Two major coal plants in Chicago ceased operation this week.
From the Chicago Tribune:
The Fisk power plant, in service since 1903, burned its final batch of coal Thursday while its sister plant Crawford shut down by Wednesday, ending Chicago’s run as the only major U.S. city with two coal plants operating in its borders.
Their closings, confirmed by owner Midwest Generation, eliminate Chicago’s two biggest industrial sources of carbon dioxide emissions, which contribute to global warming. At their peak the plants supplied power to roughly 1 million homes.
Both plants went into operation before the Clean Air Act (Fisk in 1968), allowing them to take advantage of a clause that grandfathered in existing plants and postponed pollution upgrades for decades. Here’s Businessweek from last year:
Lawmakers gave Fisk, Crawford, and their ilk a Clean Air Act pass based on the expectation that the old plants would soon close anyway because of decrepitude and inefficiency.

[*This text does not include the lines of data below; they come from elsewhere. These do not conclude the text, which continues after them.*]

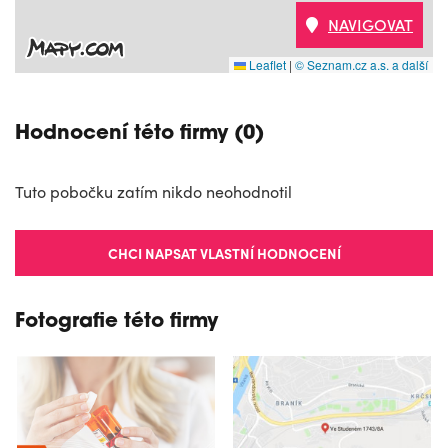
NAVIGOVAT
Leaflet
|
© Seznam.cz a.s. a další
Hodnocení této firmy (0)
Tuto pobočku zatím nikdo neohodnotil
CHCI NAPSAT VLASTNÍ HODNOCENÍ
Fotografie této firmy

The act requires that if such plants are modernized, their owners have to bring them up to code. Congress didn’t anticipate that some power companies would forgo modernization. “A lot of utilities have used chewing gum, duct tape, and rubber bands to keep the old plants running, while arguing in court that the changes are merely ‘routine maintenance,’” says Henry Henderson, Midwest program director of the Natural Resources Defense Council.

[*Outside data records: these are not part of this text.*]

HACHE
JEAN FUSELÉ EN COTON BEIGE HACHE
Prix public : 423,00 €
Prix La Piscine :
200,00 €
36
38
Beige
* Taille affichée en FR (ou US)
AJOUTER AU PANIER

When the upgrades became unavoidable, Midwest Generation chose closure. The company announced earlier this month that it would likely file for bankruptcy.
Chicago residents won’t see even a flicker in electrical service. The impact will mostly be felt by workers, though even that is limited.

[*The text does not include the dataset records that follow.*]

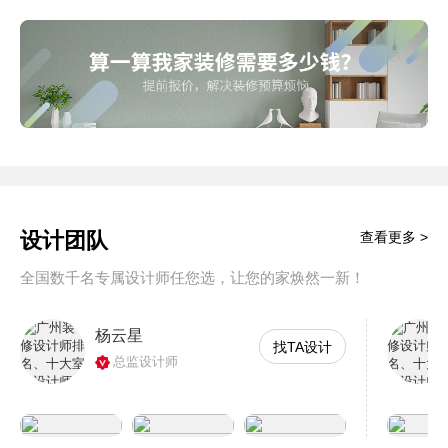
设计团队
查看更多 >
全国数千名专属设计师任您选，让您的家焕然一新！
杨云星
找TA设计
总监设计师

In total, Midwest Generation said 200 layoffs and retirements are expected across its fleet of Illinois plants. At Fisk and Crawford, 40 people are retiring with severance packages negotiated by the union, said company spokeswoman Susan Olavarria. In addition, she said 15 people are being laid off and 95 others have landed positions at other company plants.
Shifts in economic sectors are necessarily and unfortunately disruptive.
But the closure of Fisk also means that 15 fewer area residents will die prematurely each year. That disruption is worth it.